In this case, since the action takes place in the present, you use simple past tense to indicate the surprise (the initiating event) of Bryce calling.

–Jake isn’t expecting the phone call from Bryce Duncan.

This is the present-tense variation of “wasn’t expecting” and although it seems a little awkward, it’s correct in the context of showing he’s expecting a call, just not one from Bryce.

–Jake doesn’t expect the phone call from Bryce Duncan.

I could see where this might be used in a present-tense narrative, and it’s technically correct (the analogous form of “didn’t expect” in the original past-tense version), but this wording seems incredibly awkward to me. The only way I could see this working is if someone other than Jake is the narrator.

–Jake wouldn’t have expected the phone call from Bryce Duncan.

Here we’ve used the conditional tense (would) to show that Bryce is one of the last people he expected to hear from. Again, writing it this way could be a little awkward. If I wanted to convey this meaning, I’d probably write it as “Jake never expected the phone call from Bryce Duncan.”

One final variation:

–Jake wouldn’t expect the phone call from Bryce Duncan.

This version suggests a total surprise to Jake: Having Bryce call is not something he would expect at all.
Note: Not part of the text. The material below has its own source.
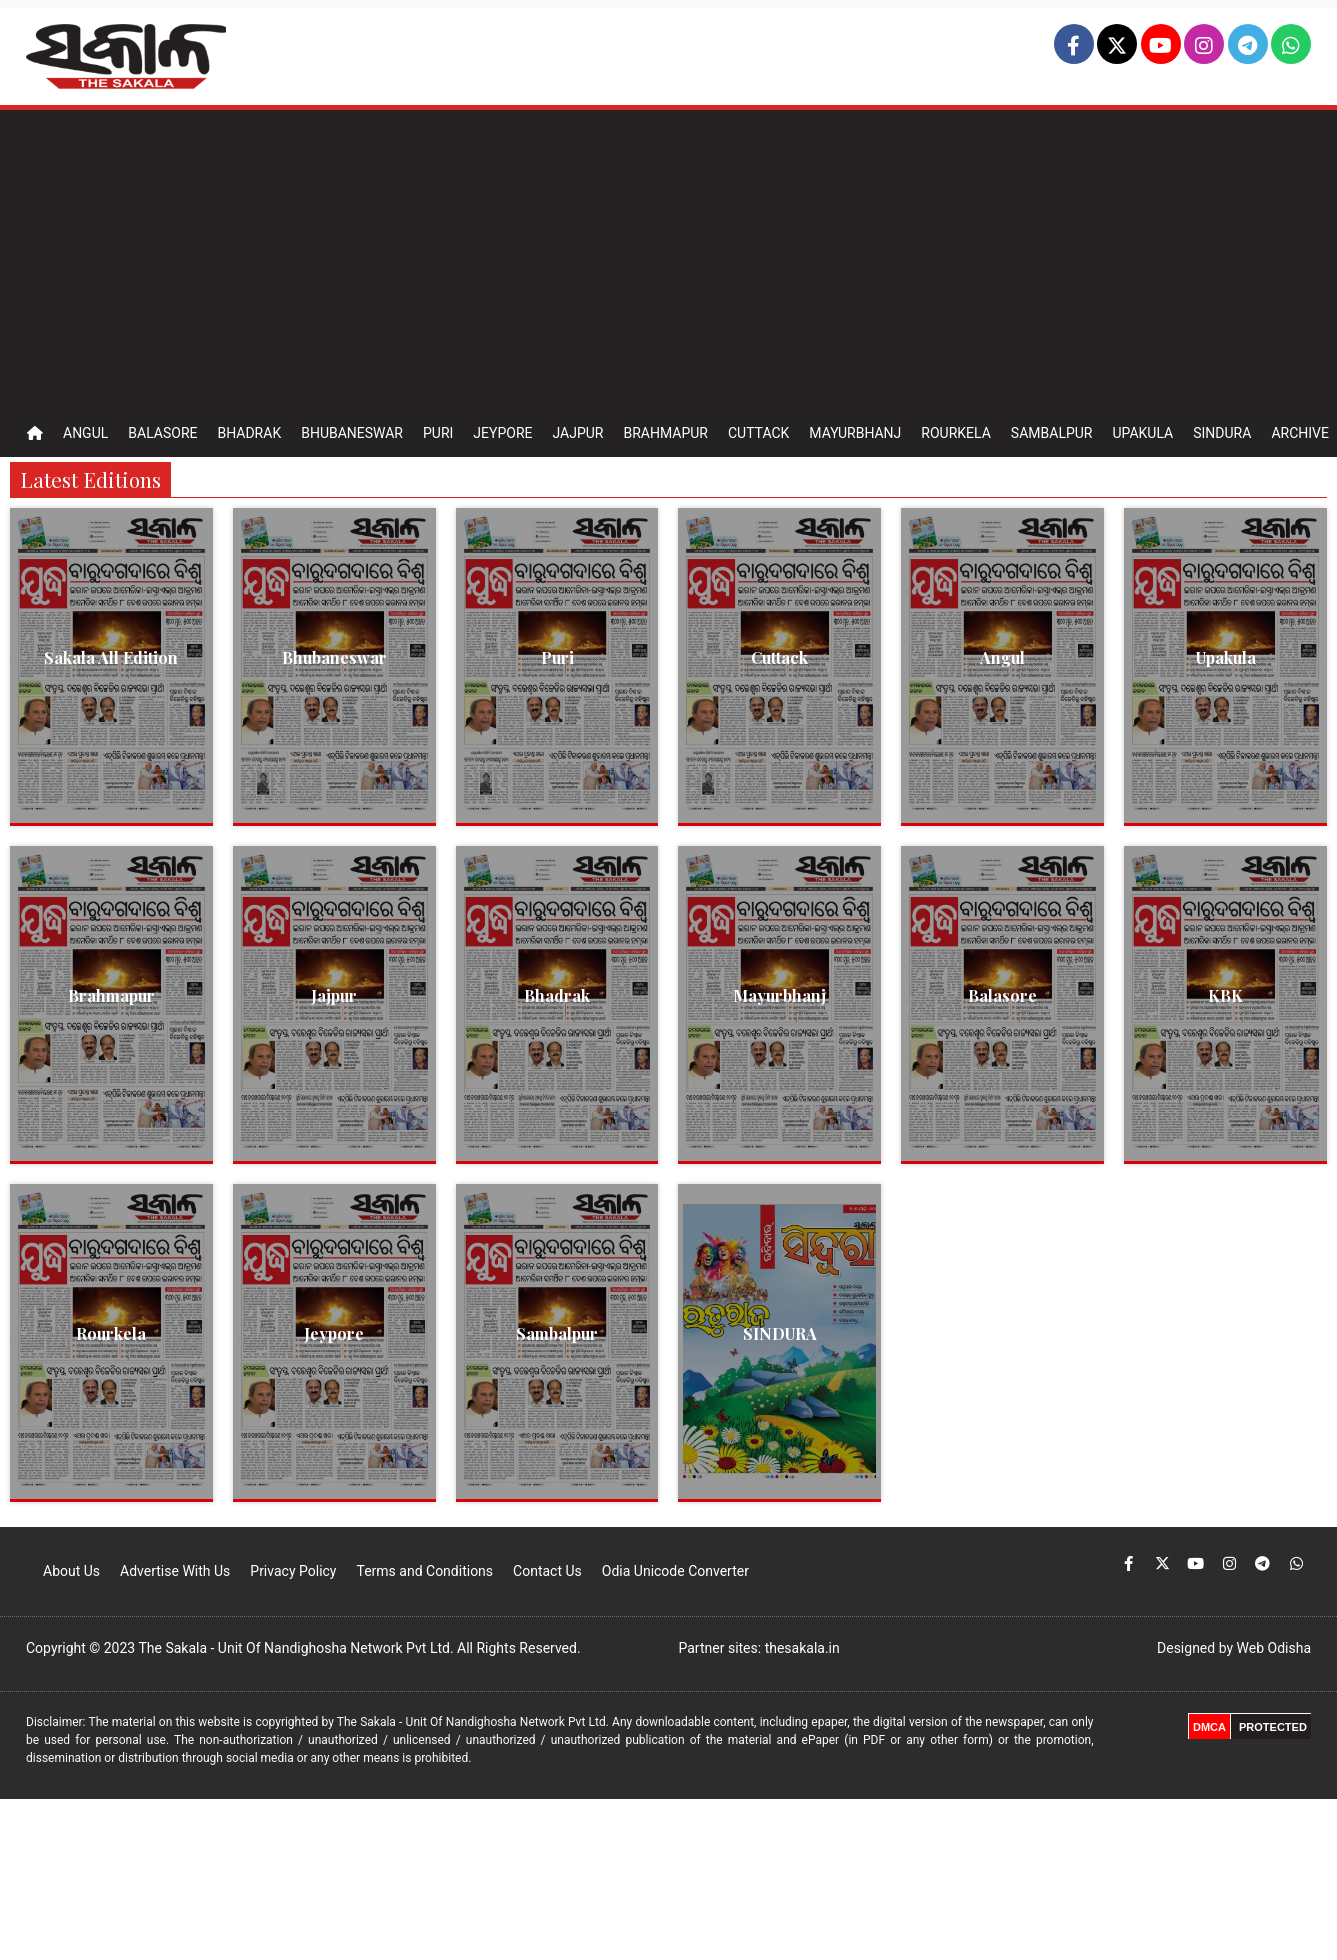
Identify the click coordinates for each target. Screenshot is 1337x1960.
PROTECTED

This wording might be used if someone else is having Bryce call to surprise Jake: “I’m going to have Bryce call because Jake would never in a million years expect him to call.”


To finish up this series, I’d like to talk briefly about using past tense versus present tense to tell a story. I see present tense being used more than it used to be, and I’m not sure if writers think it’s more trendy or that they think it’s a better tense to write in. New writers see it used and perhaps think that’s how they’re supposed to write now.
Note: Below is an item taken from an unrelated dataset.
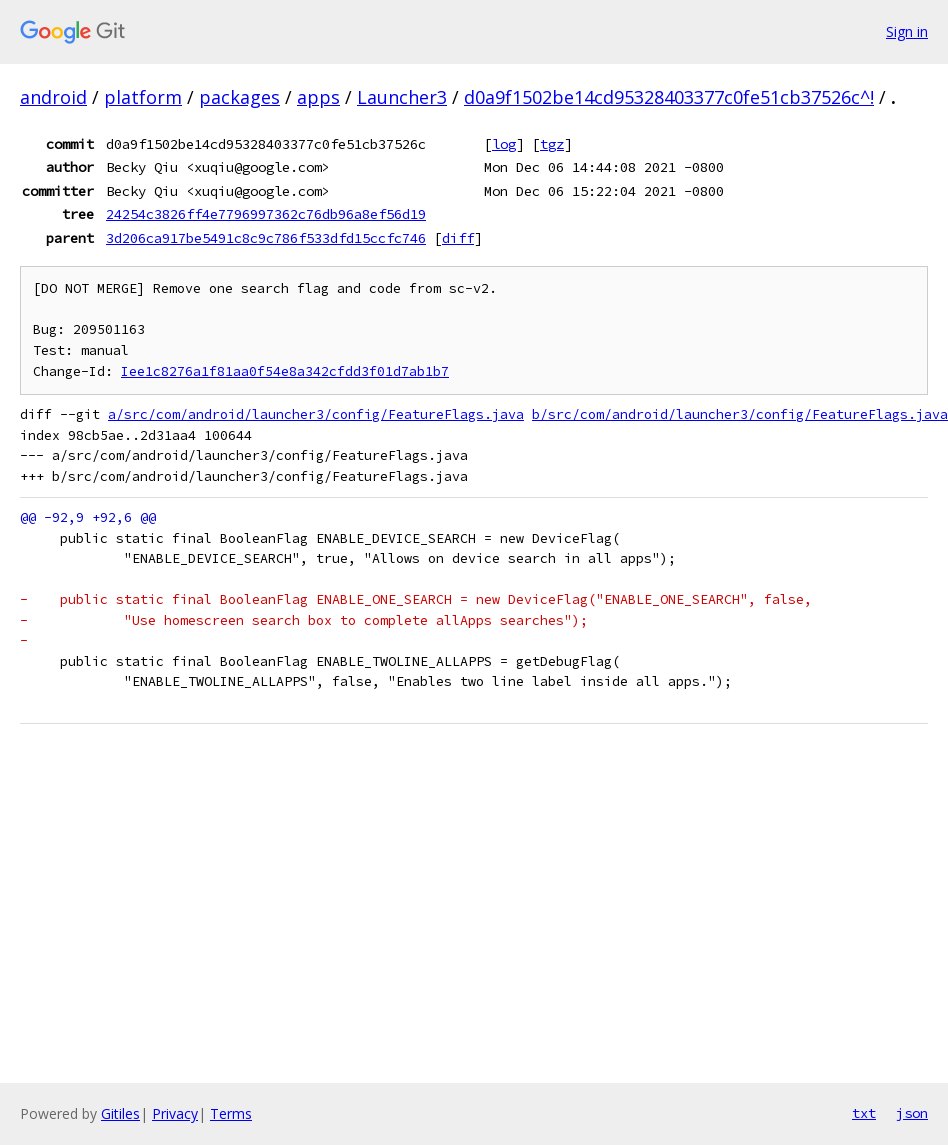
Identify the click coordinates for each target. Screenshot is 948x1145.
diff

Let me set the record straight: Past tense is STILL the most common and generally preferred way to write a story.

Consider this: Storytelling goes way back before writing, when information was passed along orally. Stories were told in the past tense because they were generally about things that HAPPENED (tales and myths, for example) in the past, not news events happening now:

“Moses and the Israelites have arrived at the Red Sea, with the Egyptians not far behind. Just when we fear all will be lost, Moses stretches out his arm and the waters of the Red Sea part! The Israelites press forward and arrive safely on the other side. The Egyptian army makes it halfway when the waters of the Red Sea collapse in upon them.”

Past tense is a legacy way to tell stories. And it still works. Certainly present tense has its place. However, because not all readers like or be comfortable with present tense, you risk alienating part of your intended audience.

Here are links to several articles that explore the choice of tense in more detail. The choice of tense to tell your story should be determined in large part by what feels best for the story, not upon the author’s likes and dislikes.










I’ll end with four bits of advice.

(1) Even though you have some options regarding verb tenses, be sure you’re selecting the most appropriate one.

(2) Be consistent in your tense use. Yes, there are times when you CAN mix past and present tense, but unless you know when and how to do it properly, don’t do it.

(3) Learn the correct past and past participle forms of the verbs you use. Don’t write “I should have went” unless it’s in dialogue and your character speaks that way. I’ve lately seen a couple of story submissions to magazines using “lied” and “laid” incorrectly: “He lied on the bed” or “He laid on bed.”

(4) Be aware that some verb forms are changing. “Sunk” and “shrunk” are now acceptable past tense forms of “sink” and “shrink” (in addition to “sank” and “shrank”). And look up whether you should use “dove” or “dived” and “shone” or “shined.” But as of right now “should have went” is still incorrect.

I hope that this series has brought some clarity about the use of the various verb tenses, and I hope I’ve given you some guidance and made you more aware of the subtleties of their use. As careful writers, we must always be conscious of what tenses we’re using and whether they’re the correct and best ones and that we’re using them properly.